▸ Input data:

Segment Open

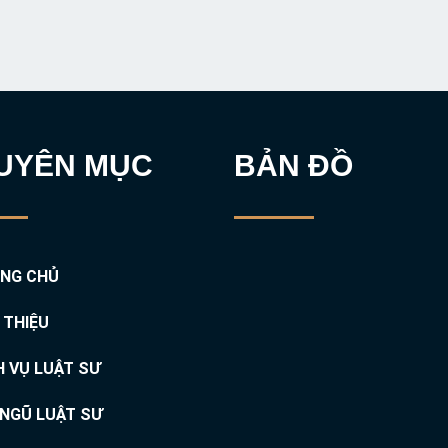
UYÊN MỤC
BẢN ĐỒ
NG CHỦ
I THIỆU
H VỤ LUẬT SƯ
 NGŨ LUẬT SƯ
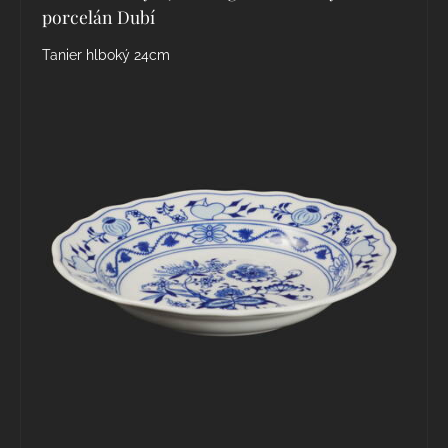
porcelán Dubí
Tanier hlboký 24cm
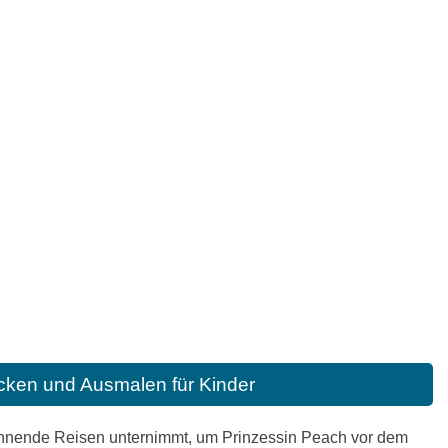
cken und Ausmalen für Kinder
spannende Reisen unternimmt, um Prinzessin Peach vor dem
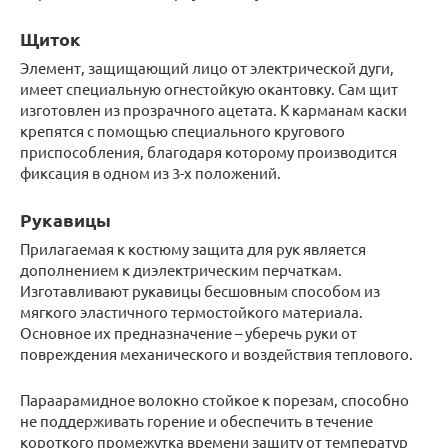
Щиток
Элемент, защищающий лицо от электрической дуги,
имеет специальную огнестойкую окантовку. Сам щит
изготовлен из прозрачного ацетата. К карманам каски
крепятся с помощью специального кругового
приспособления, благодаря которому производится
фиксация в одном из 3-х положений.
Рукавицы
Прилагаемая к костюму защита для рук является
дополнением к диэлектрическим перчаткам.
Изготавливают рукавицы бесшовным способом из
мягкого эластичного термостойкого материала.
Основное их предназначение – уберечь руки от
повреждения механического и воздействия теплового.
Параарамидное волокно стойкое к порезам, способно
не поддерживать горение и обеспечить в течение
короткого промежутка времени защиту от температур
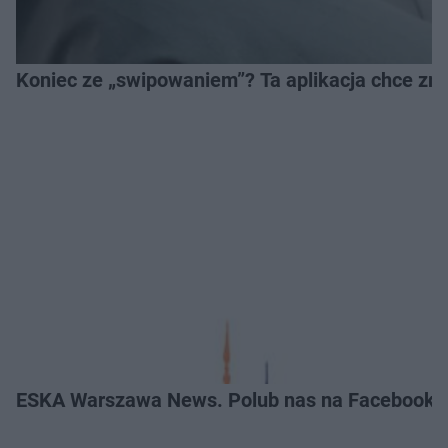
Koniec ze „swipowaniem”? Ta aplikacja chce zm
ESKA Warszawa News. Polub nas na Facebooku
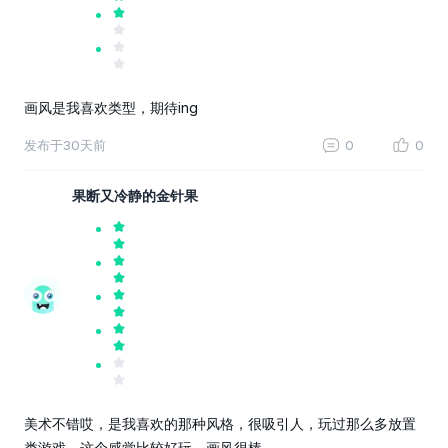
画风是我喜欢类型，期待ing
发布于
30天前
0
0
果断又冷静的金针果
美术不错哎，是我喜欢的那种风格，很吸引人，玩过那么多放置
类游戏，这个感觉比较好玩，画风很棒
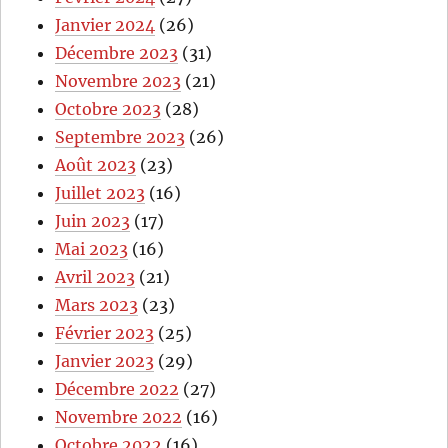
Janvier 2024
(26)
Décembre 2023
(31)
Novembre 2023
(21)
Octobre 2023
(28)
Septembre 2023
(26)
Août 2023
(23)
Juillet 2023
(16)
Juin 2023
(17)
Mai 2023
(16)
Avril 2023
(21)
Mars 2023
(23)
Février 2023
(25)
Janvier 2023
(29)
Décembre 2022
(27)
Novembre 2022
(16)
Octobre 2022
(16)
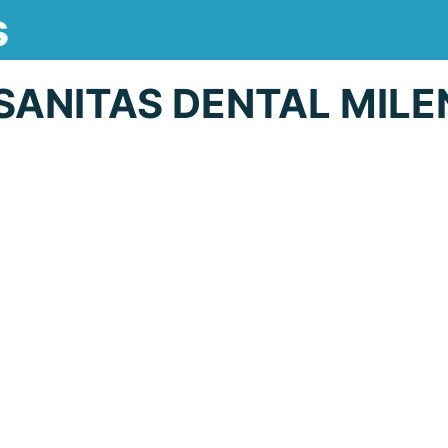
s
SANITAS DENTAL MILE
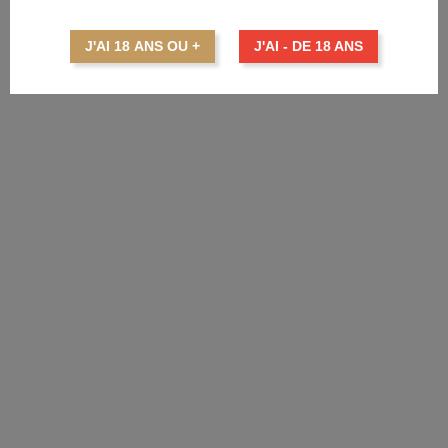
VECCHIA ROMAGNA Riserva 18
Prix
155,00 €
J'AI 18 ANS OU +
J'AI - DE 18 ANS
AJOUTER AU PANIER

Segment Closed

▸ Task item:
In the copy, include every line of the entries above exactly and none of the pictures.

▸ Answer space:
UYÊN MỤC
BẢN ĐỒ
NG CHỦ
I THIỆU
H VỤ LUẬT SƯ
 NGŨ LUẬT SƯ
porcelán Dubí
Tanier hlboký 24cm
cken und Ausmalen für Kinder
spannende Reisen unternimmt, um Prinzessin Peach vor dem
Щиток
Элемент, защищающий лицо от электрической дуги,
имеет специальную огнестойкую окантовку. Сам щит
изготовлен из прозрачного ацетата. К карманам каски
крепятся с помощью специального кругового
приспособления, благодаря которому производится
фиксация в одном из 3-х положений.
Рукавицы
Прилагаемая к костюму защита для рук является
дополнением к диэлектрическим перчаткам.
Изготавливают рукавицы бесшовным способом из
мягкого эластичного термостойкого материала.
Основное их предназначение – уберечь руки от
повреждения механического и воздействия теплового.
Параарамидное волокно стойкое к порезам, способно
не поддерживать горение и обеспечить в течение
короткого промежутка времени защиту от температур
Koniec ze „swipowaniem”? Ta aplikacja chce zm
ESKA Warszawa News. Polub nas na Facebooku
画风是我喜欢类型，期待ing
发布于
30天前
0
0
果断又冷静的金针果
美术不错哎，是我喜欢的那种风格，很吸引人，玩过那么多放置
类游戏，这个感觉比较好玩，画风很棒
Janvier 2024
(26)
Décembre 2023
(31)
Novembre 2023
(21)
Octobre 2023
(28)
Septembre 2023
(26)
Août 2023
(23)
Juillet 2023
(16)
Juin 2023
(17)
Mai 2023
(16)
Avril 2023
(21)
Mars 2023
(23)
Février 2023
(25)
Janvier 2023
(29)
Décembre 2022
(27)
Novembre 2022
(16)
Octobre 2022
(16)
s
SANITAS DENTAL MILE
VECCHIA ROMAGNA Riserva 18
Prix
155,00 €
J'AI 18 ANS OU +
J'AI - DE 18 ANS
AJOUTER AU PANIER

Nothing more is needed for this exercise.